Suddenly, the hurdles to a college degree got higher and harder.

But on Saturday, Cruz will be among 3,000 graduates of La Salle University, from both 2020 and 2021, who will collect associate’s, bachelor’s, and graduate degrees during two in-person ceremonies at Lincoln Financial Field.

“It’s mixed emotions,” Cruz said this week, reflecting on the strong relationships he had at La Salle, “a little relief, a bit sad. It’s also exciting because you’re here now, entering the world.”

Cruz is one of a number of La Salle graduates who overcame difficulties or juggled enormous responsibilities — in some cases made even harder by the pandemic — to earn a college degree.
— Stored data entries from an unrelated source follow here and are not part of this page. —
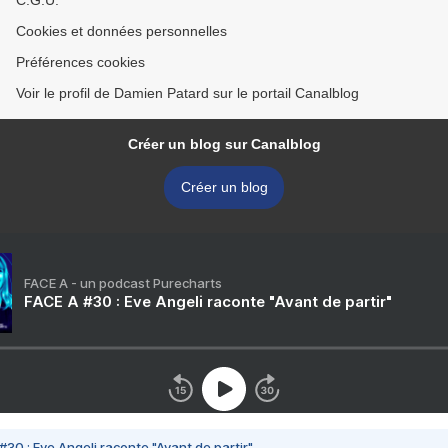
C.G.U.
Cookies et données personnelles
Préférences cookies
Voir le profil de Damien Patard sur le portail Canalblog
Créer un blog sur Canalblog
Créer un blog
FACE A - un podcast Purecharts
FACE A #30 : Eve Angeli raconte "Avant de partir"
#30 : Eve Angeli raconte "Avant de partir"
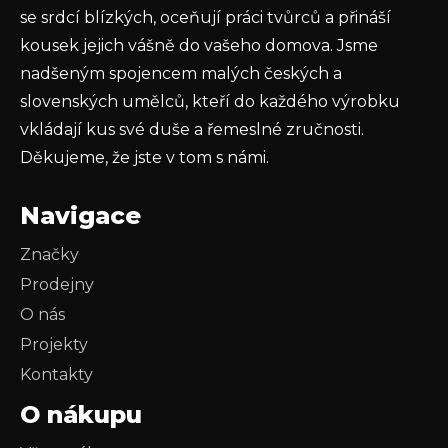
PŘIHLÁSIT SE
se srdcí blízkých, oceňují práci tvůrců a přináší
kousek jejich vášně do vašeho domova. Jsme
nadšeným spojencem malých českých a
slovenských umělců, kteří do každého výrobku
vkládají kus své duše a řemeslné zručnosti.
Děkujeme, že jste v tom s námi.
Navigace
Značky
Prodejny
O nás
Projekty
Kontakty
O nákupu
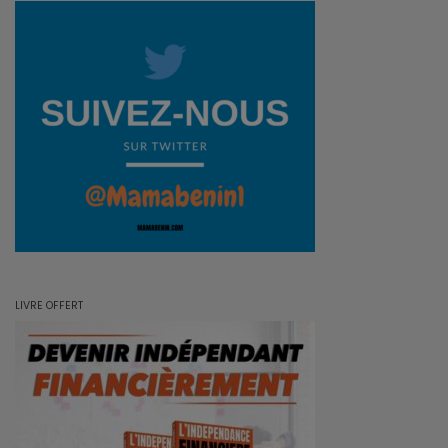
LIVRE OFFERT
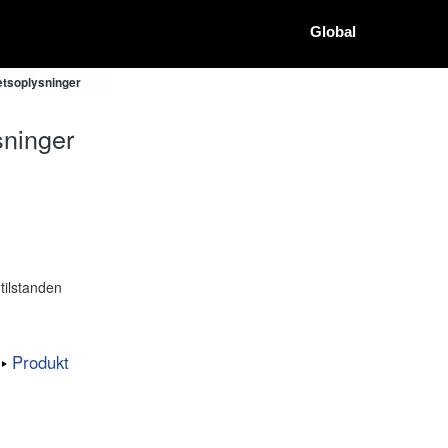
Global
etsoplysninger
ninger
tilstanden
Produkt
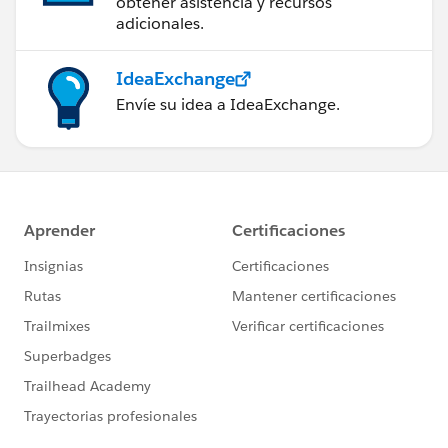
obtener asistencia y recursos
adicionales.
IdeaExchange
Envíe su idea a IdeaExchange.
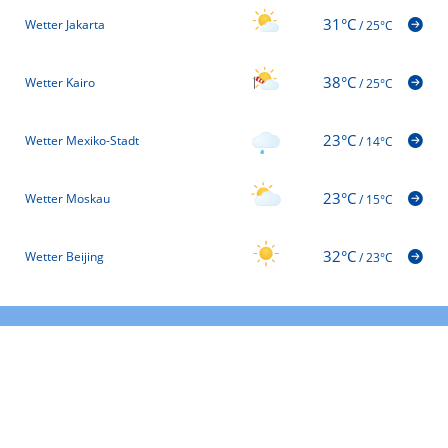
31°C
Wetter Jakarta
/
25°C
38°C
Wetter Kairo
/
25°C
23°C
Wetter Mexiko-Stadt
/
14°C
23°C
Wetter Moskau
/
15°C
32°C
Wetter Beijing
/
23°C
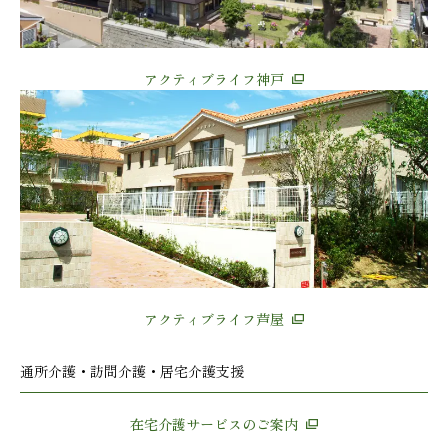
アクティブライフ神戸
アクティブライフ芦屋
通所介護・訪問介護・居宅介護支援
在宅介護サービスのご案内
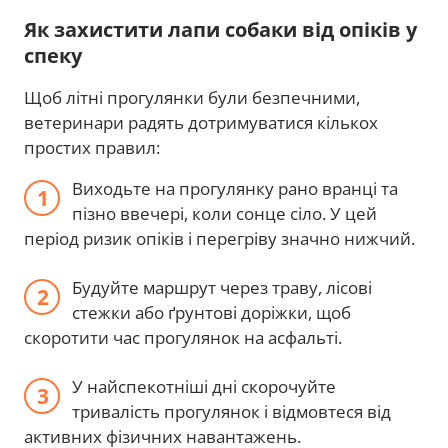
Як захистити лапи собаки від опіків у
спеку
Щоб літні прогулянки були безпечними,
ветеринари радять дотримуватися кількох
простих правил:
Виходьте на прогулянку рано вранці та
пізно ввечері, коли сонце сіло. У цей
період ризик опіків і перегріву значно нижчий.
Будуйте маршрут через траву, лісові
стежки або ґрунтові доріжки, щоб
скоротити час прогулянок на асфальті.
У найспекотніші дні скорочуйте
тривалість прогулянок і відмовтеся від
активних фізичних навантажень.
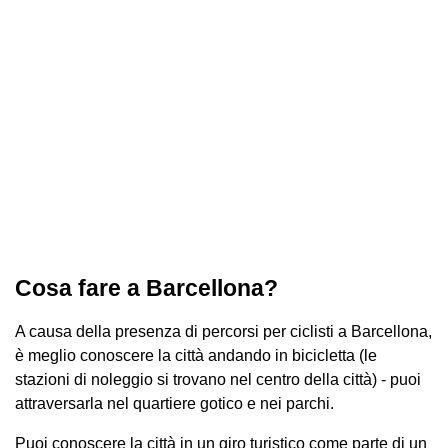
Cosa fare a Barcellona?
A causa della presenza di percorsi per ciclisti a Barcellona,
​​è meglio conoscere la città andando in bicicletta (le
stazioni di noleggio si trovano nel centro della città) - puoi
attraversarla nel quartiere gotico e nei parchi.
Puoi conoscere la città in un giro turistico come parte di un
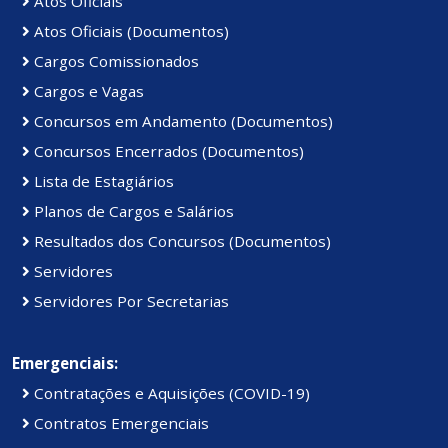
Atos Oficiais
Atos Oficiais (Documentos)
Cargos Comissionados
Cargos e Vagas
Concursos em Andamento (Documentos)
Concursos Encerrados (Documentos)
Lista de Estagiários
Planos de Cargos e Salários
Resultados dos Concursos (Documentos)
Servidores
Servidores Por Secretarias
Emergenciais:
Contratações e Aquisições (COVID-19)
Contratos Emergenciais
One student, who overcame cancer earlier in her life, worked multiple jobs and raised a child while taking night classes. Another returned to school to get a degree while raising four children, two of them adopted, with her husband and carrying a baby for another couple to earn money to help pay for her education. Another was sexually assaulted in her native Liberia before age 10 and in the United States faced challenges, including a mental health crisis. Another had to take a year off when she couldn’t pay her fall semester bill but worked hard to earn money in the interim and returned.

They offer a glimpse into the challenges that some graduates at schools throughout the region face. As colleges hold commencement this month, their stories illustrate why the ceremonies, which many schools held virtually last year, are such an important rite of passage.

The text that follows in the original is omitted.